Dans les années soixante Hugues Vassal, photographe officiel d’Édith Piaf a couvert en exclusivité les grands moments de la vie de Charles Aznavour. Jusqu’à partager de vrais moments d’intimité.

Vous souvenez-vous de votre première rencontre avec Charles Aznavour ? « Oui, c’était chez Édith Piaf, au 67 bis boulevard Lannes. Il a été son secrétaire particulier, son homme à tout faire, en vérité, pendant cinq ans et c’est lors d’un de mes rendez-vous avec Édith que je l’ai rencontré. »

Les temps étaient difficiles pour lui, à ce moment-là… « Il avait faim ! Il avait un duo avec un pianiste qui s’appelait Pierre Roche et ils ne faisaient que des bides. Il était tellement fauché qu’il récupérait des vieux draps de l’armée pour se faire tailler des costumes. Édith savait repérer les gens qui avaient un potentiel, du talent, du caractère et elle les aidait. Il la suivait partout dans ses tournées, il portait ses valises et la subissait, comme tout le monde autour d’elle. Il fallait accepter ça, le comprendre, pour rester auprès d’elle. En travaillant pour Édith, on n’était pas payé très cher, mais on mangeait ! Et lui n’a jamais oublié ce qu’elle avait fait pour lui. Il était près d’elle quand elle a été malade et je me souviens de l’avoir vu effondré à la sortie de l’appartement, au moment de sa mort. C’était un enfant de la balle, Charles. Ce n’était pas le genre à abandonner les gens du métier. »
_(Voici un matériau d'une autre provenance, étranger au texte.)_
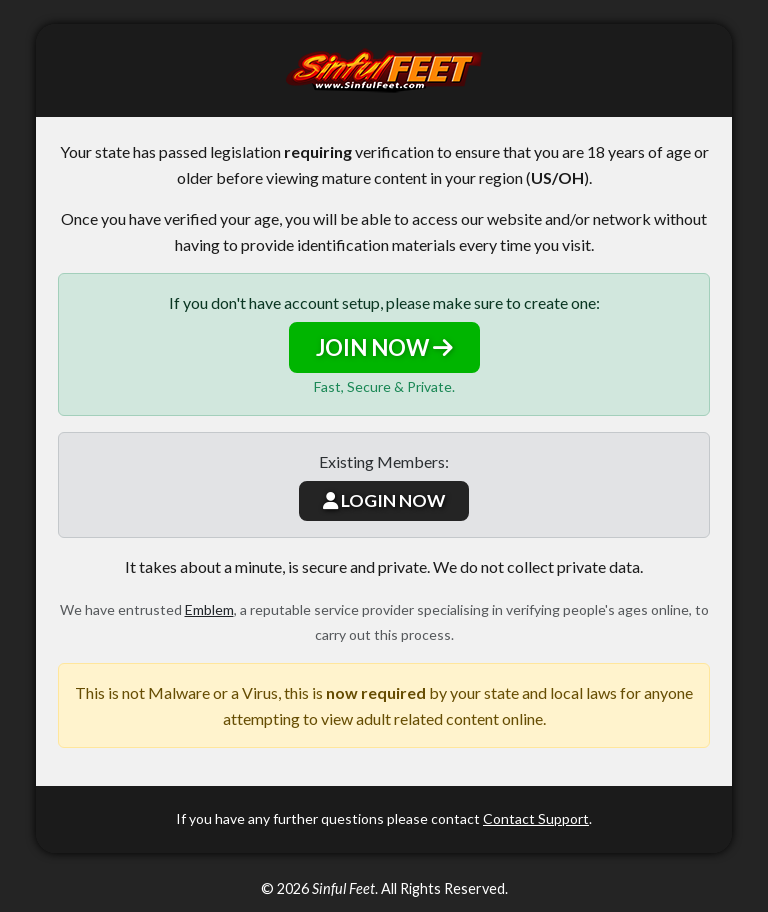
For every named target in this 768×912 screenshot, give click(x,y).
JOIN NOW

Comment est-il passé de cette bohème au succès que nous connaissons ? « Tout à changé avec Je m’voyais déjà, qui a été son premier très gros succès. Avec l’argent qu’il a gagné avec ce tube, il a décidé de louer le Canergie Hall, à New York. Et il l’a rempli. Il a fait un triomphe là-bas. Mais il n’avait pas oublié les années noires où l’Amérique, comme la France, se refusait à lui. Alors, pour fêter le succès, il nous a tous emmenés manger ce qu’il considérait comme le meilleur pastrami de la ville. En fait, il était assez quelconque, mais c’était dans ce restaurant qu’il mangeait à ses débuts et il ne l’avait pas oublié. »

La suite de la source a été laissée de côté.